Great primeval monsters, each his own judge of right and wrong, and all ready to fight separately or in combination the moment there was anything to be gained by fighting—such were the Great Powers not long ago. That this shall be so no longer men have now met in Geneva. Last week they worked.

Fundamental are these facts:

1) So-called "International Law," contrary to popular belief, does not necessarily bind a sovereign state.

2) The League of Nations is today no bar to war, as Japan is proving daily.

3) Neither the World Court nor the Hague Court is endowed with an authority over sovereign states in any way remotely comparable to what men mean when they say "a court."

Therefore last week the men in Geneva, the statesmen of 57 nations, had to build almost anew, or fail and leave their Conference a mockery. Up stood a go-getter, before the Conference was quite ready to hear him, and dynamically proposed to build anew. Said he in effect: the Conference had better scrap that confused wad of paper over which European statesmen have fought and contradicted each other for years, the so-called League of Nations Draft Convention for the Disarmament Conference. Instead, the go-getter, M. Andre Tardieu, proposed his plan, the plan of France.

"All the World's!" Not new, M. Tardieu merely gave a semblance of creation to the old, calm, logical French argument that only a real International Law, only a real League of Nations and only a real World Court can make sovereign states toe the line of International Decency.

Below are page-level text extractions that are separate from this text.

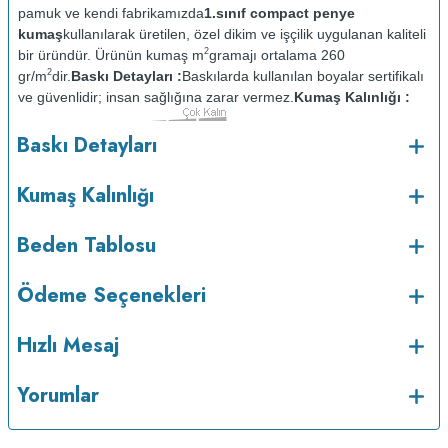
pamuk ve kendi fabrikamızda
1.sınıf compact penye
kumaş
kullanılarak üretilen, özel dikim ve işçilik uygulanan kaliteli
2
bir üründür. Ürünün kumaş m
gramajı ortalama 260
2
gr/m
dir.
Baskı Detayları :
Baskılarda kullanılan boyalar sertifikalı
ve güvenlidir; insan sağlığına zarar vermez.
Kumaş Kalınlığı :
Bakım :
Kısa programda
Baskı Detayları
o
maksimum 30
de ve tersten yıkanır.
Kuru temizleme
yapılmaz.
Kurutma makinesinde kurutulmaz.
Orta ısıda ve tersten
Kumaş Kalınlığı
Beden Tablosu
Ödeme Seçenekleri
Hızlı Mesaj
Yorumlar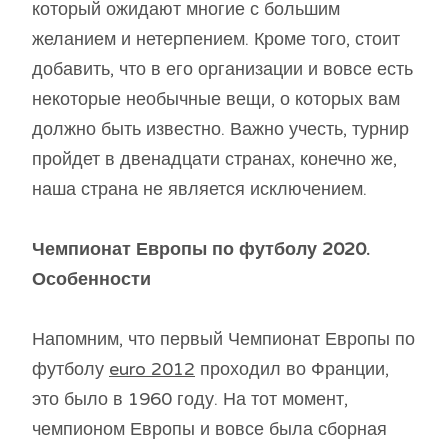
который ожидают многие с большим
желанием и нетерпением. Кроме того, стоит
добавить, что в его организации и вовсе есть
некоторые необычные вещи, о которых вам
должно быть известно. Важно учесть, турнир
пройдет в двенадцати странах, конечно же,
наша страна не является исключением.
Чемпионат Европы по футболу 2020.
Особенности
Напомним, что первый Чемпионат Европы по
футболу
euro 2012
проходил во Франции,
это было в 1960 году. На тот момент,
чемпионом Европы и вовсе была сборная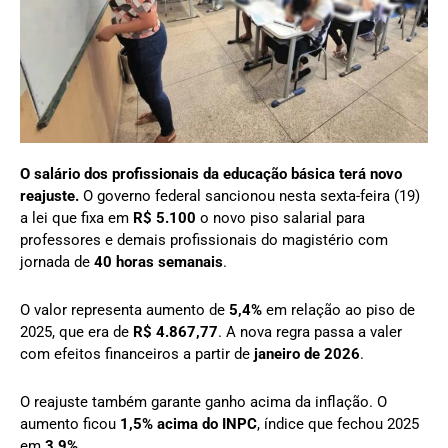
O salário dos profissionais da educação básica terá novo
reajuste.
O governo federal sancionou nesta sexta-feira (19)
a lei que fixa em
R$ 5.100
o novo piso salarial para
professores e demais profissionais do magistério com
jornada de
40 horas semanais
.
O valor representa aumento de
5,4%
em relação ao piso de
2025, que era de
R$ 4.867,77
. A nova regra passa a valer
com efeitos financeiros a partir de
janeiro de 2026
.
O reajuste também garante ganho acima da inflação. O
aumento ficou
1,5% acima do INPC
, índice que fechou 2025
em
3,9%
.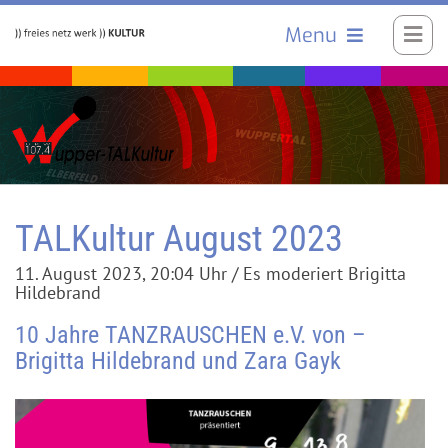
Menu
TALKultur August 2023
11. August 2023, 20:04 Uhr / Es moderiert Brigitta
Hildebrand
10 Jahre TANZRAUSCHEN e.V. von –
Brigitta Hildebrand und Zara Gayk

Broadly M. Tardieu asked the Conference "to make a definite choice between a League of Nations possessing executive authority and a League of Nations paralyzed by the intransigencies of national sovereignty."

Specifically M. Tardieu offered, subject to similar offers and approval all round, to place at the disposal of the League of Nations upon demand:

1) All the world's long-range artillery.

2} All the world's warships exceeding 10,000 tons each or armed with guns of a calibre above 8 in.

3) All the world's large submarines.

4) All the world's civil airplanes capable of military use, phis an air armada of heavy bombers created exclusively for the League.

5) An International Police Force (ultimate name unimportant} to swing the above nightsticks and crack them over the heads of sovereign states which do not toe the mark of International Decency.